Types of Garbage Collection
Now Specman has to get rid of that garbage. Performing the common and most efficient process to do so, which is called Copy Garbage Collection, Specman would simply copy everything that is reachable to a different place in memory, and then free up the entire "old" memory. That would leave us "garbage free."
The main problem with this method is that it might consume a lot of extra memory from the OS just to accomplish this procedure. In worst case (that would be when we have no garbage), the entire memory image would be copied, and in the peak time of that procedure, Specman will consume double the memory than it actually needs.
If there is enough free space on the machine, this is not an issue. The problem starts when the machine can't allocate that much memory for the Specman process. In this case doing Copy GC will be not useful.
This is when the other type of GC is introduced - the Disc-Based GC. This GC comes to tackle the memory prodigal nature of Copy GC, and it does that by doing the exact same procedure as described above, but instead of copying the entire memory image into a different location in memory It copies it to a disc. This mechanism will be automatically used by Specman when it gets an "out of memory" indication from the OS, during the time of Copy GC.

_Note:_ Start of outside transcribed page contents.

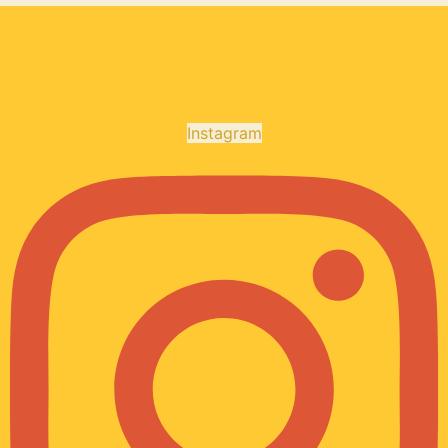
Instagram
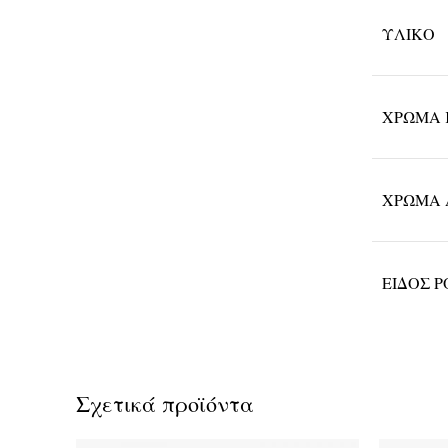
ΥΛΙΚΌ
ΧΡΏΜΑ 
ΧΡΏΜΑ 
ΕΊΔΟΣ 
Σχετικά προϊόντα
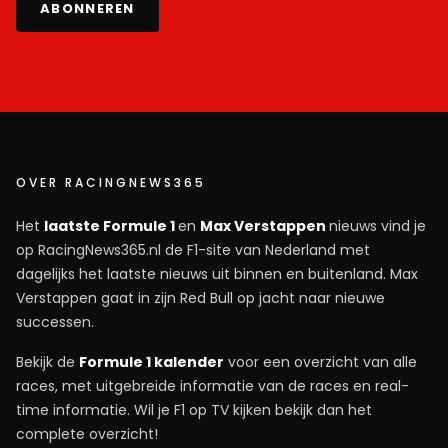
ABONNEREN
OVER RACINGNEWS365
Het
laatste Formule 1
en
Max Verstappen
nieuws vind je
op RacingNews365.nl de F1-site van Nederland met
dagelijks het laatste nieuws uit binnen en buitenland. Max
Verstappen gaat in zijn Red Bull op jacht naar nieuwe
successen.
Bekijk de
Formule 1 kalender
voor een overzicht van alle
races, met uitgebreide informatie van de races en real-
time informatie. Wil je F1 op TV kijken bekijk dan het
complete overzicht!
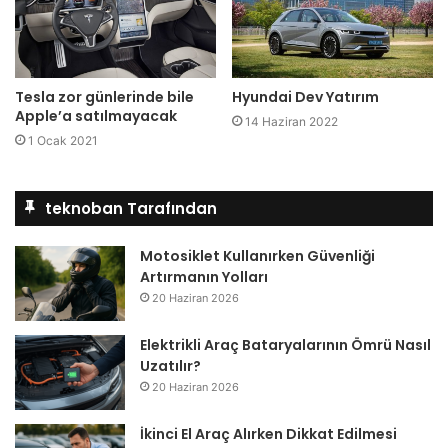
Hyundai Dev Yatırım
Tesla zor günlerinde bile
Apple’a satılmayacak
14 Haziran 2022
1 Ocak 2021
teknoban Tarafından
Motosiklet Kullanırken Güvenliği
Artırmanın Yolları
20 Haziran 2026
Elektrikli Araç Bataryalarının Ömrü Nasıl
Uzatılır?
20 Haziran 2026
İkinci El Araç Alırken Dikkat Edilmesi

Obviously, the Disc-Based GC will consume more CPU cycles, since it uses an external disc which has a (sometimes major) performance hit.
So what if I don't have enough memory to waste on a Copy GC, nor enough time to waste on Disc-Based GC? This is when the third type of GC gets into the picture - The On-The-fly GC. OTF GC is great from that perspective. It's a lot quicker than Disc-Based GC, and uses less memory by far than the Copy GC. It can also operate on demand by a method call (do_otf_gc()) and will kick in during a Specman tick - a thing that will not happen with the other two GC mechanisms that require a tick (you can think of it as a similar thing to a simulation delta cycle) in order to operate.
However, nobody's perfect. OTF GC does not use the copy principle, but the "mark and sweep" principle, which performs the cleaning job a lot less efficiently.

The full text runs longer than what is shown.